Collectively, the report outlines how these pilots, informed by the voices of children and young people alongside system collaboration across health, local authority and Voluntary, Community and Faith Sector (VCFS), have demonstrated that preventative, community-based approaches can help improve children’s health and wellbeing to reduce inequality.
Launching alongside the report is the Child Health Equity Monitoring Framework; a powerful new resource to help local health systems understand and tackle the social determinants shaping children’s lives – from housing and education to safety, connection, and community.
Barnardo’s is now calling on the government to adopt a cross-government Child Health Action Plan, guided by the new Framework, to deliver on its ambition to raise the healthiest generation of children in the country’s history.
16-year-old Victor Agbontean, who took part in the programme, said: “Being part of this project showed me that young people’s voices can change things. But we need adults in power to keep going – not just for a year, but for the long term.”

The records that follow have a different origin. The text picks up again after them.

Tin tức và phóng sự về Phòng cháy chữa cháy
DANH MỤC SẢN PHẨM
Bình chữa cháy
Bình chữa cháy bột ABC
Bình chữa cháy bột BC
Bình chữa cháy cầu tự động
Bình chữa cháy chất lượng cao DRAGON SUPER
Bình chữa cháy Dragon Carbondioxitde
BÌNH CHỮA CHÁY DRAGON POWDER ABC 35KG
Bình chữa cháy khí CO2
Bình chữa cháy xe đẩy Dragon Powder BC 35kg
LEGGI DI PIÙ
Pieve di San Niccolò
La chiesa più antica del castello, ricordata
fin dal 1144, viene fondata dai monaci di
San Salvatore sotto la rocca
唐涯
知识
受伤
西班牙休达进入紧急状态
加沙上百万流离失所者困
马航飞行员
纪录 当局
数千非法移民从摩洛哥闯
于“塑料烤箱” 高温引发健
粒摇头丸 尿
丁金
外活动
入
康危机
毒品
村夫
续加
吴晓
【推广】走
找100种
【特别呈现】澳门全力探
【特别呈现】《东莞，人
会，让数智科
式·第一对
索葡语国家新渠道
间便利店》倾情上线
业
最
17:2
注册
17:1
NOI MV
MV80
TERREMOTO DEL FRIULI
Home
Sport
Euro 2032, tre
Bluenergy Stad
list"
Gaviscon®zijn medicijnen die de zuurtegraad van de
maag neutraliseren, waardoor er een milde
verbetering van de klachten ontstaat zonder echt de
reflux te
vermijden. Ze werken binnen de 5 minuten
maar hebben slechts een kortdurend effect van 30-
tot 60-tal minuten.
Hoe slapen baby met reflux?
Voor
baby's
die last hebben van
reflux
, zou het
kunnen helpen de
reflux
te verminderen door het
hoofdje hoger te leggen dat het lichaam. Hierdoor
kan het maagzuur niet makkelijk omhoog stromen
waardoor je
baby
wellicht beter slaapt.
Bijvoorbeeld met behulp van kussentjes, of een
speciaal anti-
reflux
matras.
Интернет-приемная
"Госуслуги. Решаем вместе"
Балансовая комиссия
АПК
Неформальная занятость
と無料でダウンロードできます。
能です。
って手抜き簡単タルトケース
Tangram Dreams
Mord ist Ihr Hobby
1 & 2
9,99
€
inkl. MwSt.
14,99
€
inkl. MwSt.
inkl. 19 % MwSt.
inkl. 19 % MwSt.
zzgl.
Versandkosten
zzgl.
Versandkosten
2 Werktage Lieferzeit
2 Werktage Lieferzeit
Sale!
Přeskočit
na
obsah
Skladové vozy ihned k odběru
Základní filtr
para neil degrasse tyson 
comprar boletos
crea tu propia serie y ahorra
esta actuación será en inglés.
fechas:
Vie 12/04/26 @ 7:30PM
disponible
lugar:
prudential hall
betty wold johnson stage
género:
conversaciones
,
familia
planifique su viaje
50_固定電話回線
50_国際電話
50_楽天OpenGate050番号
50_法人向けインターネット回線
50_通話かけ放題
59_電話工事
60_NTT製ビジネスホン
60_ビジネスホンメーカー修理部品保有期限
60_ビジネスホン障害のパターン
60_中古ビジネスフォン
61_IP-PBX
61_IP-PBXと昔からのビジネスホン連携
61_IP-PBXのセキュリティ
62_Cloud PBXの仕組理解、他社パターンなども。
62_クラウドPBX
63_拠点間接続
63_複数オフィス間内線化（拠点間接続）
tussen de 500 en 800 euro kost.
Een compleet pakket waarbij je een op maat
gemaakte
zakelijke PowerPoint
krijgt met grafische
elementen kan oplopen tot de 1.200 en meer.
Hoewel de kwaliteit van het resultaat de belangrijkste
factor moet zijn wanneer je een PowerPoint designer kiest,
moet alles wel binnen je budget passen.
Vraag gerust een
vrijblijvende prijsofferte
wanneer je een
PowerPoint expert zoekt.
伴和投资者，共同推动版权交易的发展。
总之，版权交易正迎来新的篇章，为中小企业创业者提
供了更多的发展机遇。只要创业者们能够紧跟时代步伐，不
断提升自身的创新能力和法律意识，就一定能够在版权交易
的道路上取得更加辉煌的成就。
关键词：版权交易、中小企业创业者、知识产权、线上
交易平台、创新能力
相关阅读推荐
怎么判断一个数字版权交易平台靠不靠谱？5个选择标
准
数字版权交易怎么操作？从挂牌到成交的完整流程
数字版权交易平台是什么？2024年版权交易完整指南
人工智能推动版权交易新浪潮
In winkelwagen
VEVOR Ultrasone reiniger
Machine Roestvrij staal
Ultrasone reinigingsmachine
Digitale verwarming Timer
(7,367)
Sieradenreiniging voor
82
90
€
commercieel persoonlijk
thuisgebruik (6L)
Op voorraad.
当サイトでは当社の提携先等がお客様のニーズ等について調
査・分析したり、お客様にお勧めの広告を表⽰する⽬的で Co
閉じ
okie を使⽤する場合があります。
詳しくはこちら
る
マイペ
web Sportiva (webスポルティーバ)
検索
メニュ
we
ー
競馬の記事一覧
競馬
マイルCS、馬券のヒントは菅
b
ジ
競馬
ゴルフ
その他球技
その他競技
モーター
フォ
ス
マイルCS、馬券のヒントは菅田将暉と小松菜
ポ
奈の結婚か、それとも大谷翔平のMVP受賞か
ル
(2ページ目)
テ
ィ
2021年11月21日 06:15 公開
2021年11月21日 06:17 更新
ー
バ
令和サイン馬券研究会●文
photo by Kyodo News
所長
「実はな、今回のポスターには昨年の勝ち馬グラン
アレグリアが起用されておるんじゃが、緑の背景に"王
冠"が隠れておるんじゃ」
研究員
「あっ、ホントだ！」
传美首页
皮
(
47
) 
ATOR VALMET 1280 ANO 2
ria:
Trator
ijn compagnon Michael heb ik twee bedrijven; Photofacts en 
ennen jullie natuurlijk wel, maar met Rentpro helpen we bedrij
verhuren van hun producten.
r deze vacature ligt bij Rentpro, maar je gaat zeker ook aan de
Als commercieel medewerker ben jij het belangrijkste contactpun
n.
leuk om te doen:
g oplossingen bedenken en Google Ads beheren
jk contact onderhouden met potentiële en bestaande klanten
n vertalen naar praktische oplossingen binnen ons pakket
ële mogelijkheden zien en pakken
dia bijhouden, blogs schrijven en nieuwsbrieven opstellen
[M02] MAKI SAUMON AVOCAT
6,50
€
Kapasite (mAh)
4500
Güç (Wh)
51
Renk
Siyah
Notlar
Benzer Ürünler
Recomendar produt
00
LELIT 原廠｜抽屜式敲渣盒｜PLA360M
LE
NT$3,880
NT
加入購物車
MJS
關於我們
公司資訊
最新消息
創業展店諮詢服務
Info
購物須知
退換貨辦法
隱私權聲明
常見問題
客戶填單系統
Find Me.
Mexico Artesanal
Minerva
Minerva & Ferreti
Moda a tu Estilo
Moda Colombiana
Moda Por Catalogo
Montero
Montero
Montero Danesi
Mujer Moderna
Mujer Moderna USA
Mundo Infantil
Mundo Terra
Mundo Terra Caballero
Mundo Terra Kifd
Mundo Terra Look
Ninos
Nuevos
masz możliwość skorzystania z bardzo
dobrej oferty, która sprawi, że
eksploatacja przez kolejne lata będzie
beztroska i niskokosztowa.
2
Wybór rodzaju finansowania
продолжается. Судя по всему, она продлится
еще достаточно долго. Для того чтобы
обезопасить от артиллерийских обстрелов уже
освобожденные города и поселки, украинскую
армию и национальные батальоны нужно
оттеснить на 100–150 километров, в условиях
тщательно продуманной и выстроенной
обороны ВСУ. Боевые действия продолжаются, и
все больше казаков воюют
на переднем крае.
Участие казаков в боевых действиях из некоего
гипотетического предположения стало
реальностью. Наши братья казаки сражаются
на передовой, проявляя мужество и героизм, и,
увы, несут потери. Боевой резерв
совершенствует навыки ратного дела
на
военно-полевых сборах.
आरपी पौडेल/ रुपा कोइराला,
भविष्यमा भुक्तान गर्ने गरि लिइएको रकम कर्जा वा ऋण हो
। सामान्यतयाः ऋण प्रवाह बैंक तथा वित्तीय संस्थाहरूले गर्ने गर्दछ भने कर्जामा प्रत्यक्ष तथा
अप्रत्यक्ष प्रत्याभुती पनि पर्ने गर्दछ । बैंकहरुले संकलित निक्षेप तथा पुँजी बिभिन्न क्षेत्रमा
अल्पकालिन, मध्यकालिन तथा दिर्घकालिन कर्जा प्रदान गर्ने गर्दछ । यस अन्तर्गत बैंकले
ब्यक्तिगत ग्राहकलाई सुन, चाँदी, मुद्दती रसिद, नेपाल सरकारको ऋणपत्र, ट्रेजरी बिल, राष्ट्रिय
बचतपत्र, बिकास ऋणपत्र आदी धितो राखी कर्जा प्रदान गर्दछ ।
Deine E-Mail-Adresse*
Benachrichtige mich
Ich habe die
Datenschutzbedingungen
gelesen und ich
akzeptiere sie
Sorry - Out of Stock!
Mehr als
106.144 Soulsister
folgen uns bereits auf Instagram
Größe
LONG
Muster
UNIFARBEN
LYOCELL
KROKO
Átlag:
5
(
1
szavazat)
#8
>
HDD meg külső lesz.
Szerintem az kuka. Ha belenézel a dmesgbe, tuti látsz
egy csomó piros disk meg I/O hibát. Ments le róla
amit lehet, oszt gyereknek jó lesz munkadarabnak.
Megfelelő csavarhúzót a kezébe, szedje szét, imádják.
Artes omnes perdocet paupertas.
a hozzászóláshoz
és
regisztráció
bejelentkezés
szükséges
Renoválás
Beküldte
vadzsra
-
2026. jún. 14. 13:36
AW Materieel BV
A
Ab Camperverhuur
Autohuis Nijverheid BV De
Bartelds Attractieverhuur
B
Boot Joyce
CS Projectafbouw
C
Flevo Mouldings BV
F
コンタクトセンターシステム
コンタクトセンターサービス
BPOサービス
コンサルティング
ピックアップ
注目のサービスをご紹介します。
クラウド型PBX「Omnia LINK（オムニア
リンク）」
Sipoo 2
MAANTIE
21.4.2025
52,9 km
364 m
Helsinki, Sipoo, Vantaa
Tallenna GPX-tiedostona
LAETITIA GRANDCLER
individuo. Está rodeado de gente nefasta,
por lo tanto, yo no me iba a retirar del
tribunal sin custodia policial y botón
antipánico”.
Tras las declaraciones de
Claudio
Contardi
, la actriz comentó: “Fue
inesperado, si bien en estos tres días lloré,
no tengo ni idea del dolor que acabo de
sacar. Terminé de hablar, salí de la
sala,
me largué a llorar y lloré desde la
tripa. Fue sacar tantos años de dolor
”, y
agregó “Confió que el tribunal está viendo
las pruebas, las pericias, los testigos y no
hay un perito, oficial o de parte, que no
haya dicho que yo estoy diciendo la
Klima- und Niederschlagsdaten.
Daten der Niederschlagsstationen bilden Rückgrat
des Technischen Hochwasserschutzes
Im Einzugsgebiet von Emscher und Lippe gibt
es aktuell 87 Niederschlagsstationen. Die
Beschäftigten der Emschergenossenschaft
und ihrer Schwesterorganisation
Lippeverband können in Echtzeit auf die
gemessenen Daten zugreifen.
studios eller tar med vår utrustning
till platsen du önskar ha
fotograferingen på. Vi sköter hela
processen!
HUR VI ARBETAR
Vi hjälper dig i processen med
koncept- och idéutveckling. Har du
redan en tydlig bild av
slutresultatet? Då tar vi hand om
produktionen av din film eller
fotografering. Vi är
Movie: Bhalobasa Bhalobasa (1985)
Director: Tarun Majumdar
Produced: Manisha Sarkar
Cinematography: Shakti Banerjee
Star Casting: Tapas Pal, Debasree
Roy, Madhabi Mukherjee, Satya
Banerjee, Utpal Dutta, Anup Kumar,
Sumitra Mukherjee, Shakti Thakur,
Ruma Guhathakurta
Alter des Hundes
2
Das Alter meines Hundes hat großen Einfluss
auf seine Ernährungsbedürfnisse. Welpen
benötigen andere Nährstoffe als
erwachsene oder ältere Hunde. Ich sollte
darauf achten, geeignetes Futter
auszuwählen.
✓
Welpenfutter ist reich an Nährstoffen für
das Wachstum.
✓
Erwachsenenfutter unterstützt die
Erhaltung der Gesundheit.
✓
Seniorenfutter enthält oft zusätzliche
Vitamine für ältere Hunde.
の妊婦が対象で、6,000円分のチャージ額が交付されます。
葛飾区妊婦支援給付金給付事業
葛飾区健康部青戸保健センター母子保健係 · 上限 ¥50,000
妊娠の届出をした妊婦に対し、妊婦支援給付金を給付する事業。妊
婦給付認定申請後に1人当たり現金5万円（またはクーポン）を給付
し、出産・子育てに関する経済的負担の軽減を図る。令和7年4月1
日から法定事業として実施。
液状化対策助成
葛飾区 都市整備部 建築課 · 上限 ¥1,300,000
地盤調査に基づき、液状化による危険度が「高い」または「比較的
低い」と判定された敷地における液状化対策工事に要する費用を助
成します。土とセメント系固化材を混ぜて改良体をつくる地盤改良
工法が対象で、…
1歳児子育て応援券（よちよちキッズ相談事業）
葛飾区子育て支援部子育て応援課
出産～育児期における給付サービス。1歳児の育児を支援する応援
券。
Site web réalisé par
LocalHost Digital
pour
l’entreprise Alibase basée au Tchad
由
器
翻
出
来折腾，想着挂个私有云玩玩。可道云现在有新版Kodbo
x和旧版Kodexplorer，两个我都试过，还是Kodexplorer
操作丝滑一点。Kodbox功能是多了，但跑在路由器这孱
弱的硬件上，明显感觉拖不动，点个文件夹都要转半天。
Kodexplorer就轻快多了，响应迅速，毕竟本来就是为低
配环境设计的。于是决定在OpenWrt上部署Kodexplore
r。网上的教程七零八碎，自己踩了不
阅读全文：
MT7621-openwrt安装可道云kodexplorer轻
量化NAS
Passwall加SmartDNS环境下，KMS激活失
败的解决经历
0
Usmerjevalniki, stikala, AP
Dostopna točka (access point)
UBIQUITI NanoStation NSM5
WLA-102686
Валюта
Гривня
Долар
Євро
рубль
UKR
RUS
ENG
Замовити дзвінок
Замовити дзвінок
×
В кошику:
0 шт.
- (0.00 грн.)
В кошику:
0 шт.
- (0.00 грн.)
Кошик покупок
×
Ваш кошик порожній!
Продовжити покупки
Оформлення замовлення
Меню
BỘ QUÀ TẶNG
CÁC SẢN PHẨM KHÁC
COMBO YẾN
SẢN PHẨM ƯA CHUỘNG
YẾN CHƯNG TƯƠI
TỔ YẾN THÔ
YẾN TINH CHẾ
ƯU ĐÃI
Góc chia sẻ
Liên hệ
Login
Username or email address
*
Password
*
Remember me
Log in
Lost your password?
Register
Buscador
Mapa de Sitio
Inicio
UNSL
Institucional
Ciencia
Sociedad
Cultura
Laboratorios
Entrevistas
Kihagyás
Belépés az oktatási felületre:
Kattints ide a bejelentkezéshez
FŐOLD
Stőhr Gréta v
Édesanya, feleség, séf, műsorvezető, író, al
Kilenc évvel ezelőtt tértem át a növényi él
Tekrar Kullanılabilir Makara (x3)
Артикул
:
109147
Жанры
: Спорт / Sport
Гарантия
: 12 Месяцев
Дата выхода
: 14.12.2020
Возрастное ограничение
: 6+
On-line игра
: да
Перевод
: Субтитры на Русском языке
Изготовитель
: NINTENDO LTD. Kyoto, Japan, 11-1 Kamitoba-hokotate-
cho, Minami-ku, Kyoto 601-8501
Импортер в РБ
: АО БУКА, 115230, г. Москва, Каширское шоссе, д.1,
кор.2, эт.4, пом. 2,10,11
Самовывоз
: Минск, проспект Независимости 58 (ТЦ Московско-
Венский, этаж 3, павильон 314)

Rukshana Kapasi, Director of Health, Quality and Inclusion at Barnardo’s and co-chair of the Child Health Equity Board, said: “Every day across Barnardo’s services, we see children who are full of potential but held back by circumstances they cannot control. Poverty, unsafe housing and unequal access to support mean these children are missing out on a good childhood and are more likely to have poor health and fewer chances in life. We simply don’t think that’s fair. Our report and findings released today show that change is possible. Now we need national leadership to scale that change, so that every child has the opportunity to thrive.”
Sir Michael added: “Action in our three areas, and in the around 60 health equity ‘Marmot’ places across the UK, is inspiring. But we need much more. It is the responsibility of central government to produce the transformational changes that reduce poverty of income and life chances. Such action will give all children the opportunity to lead flourishing lives.”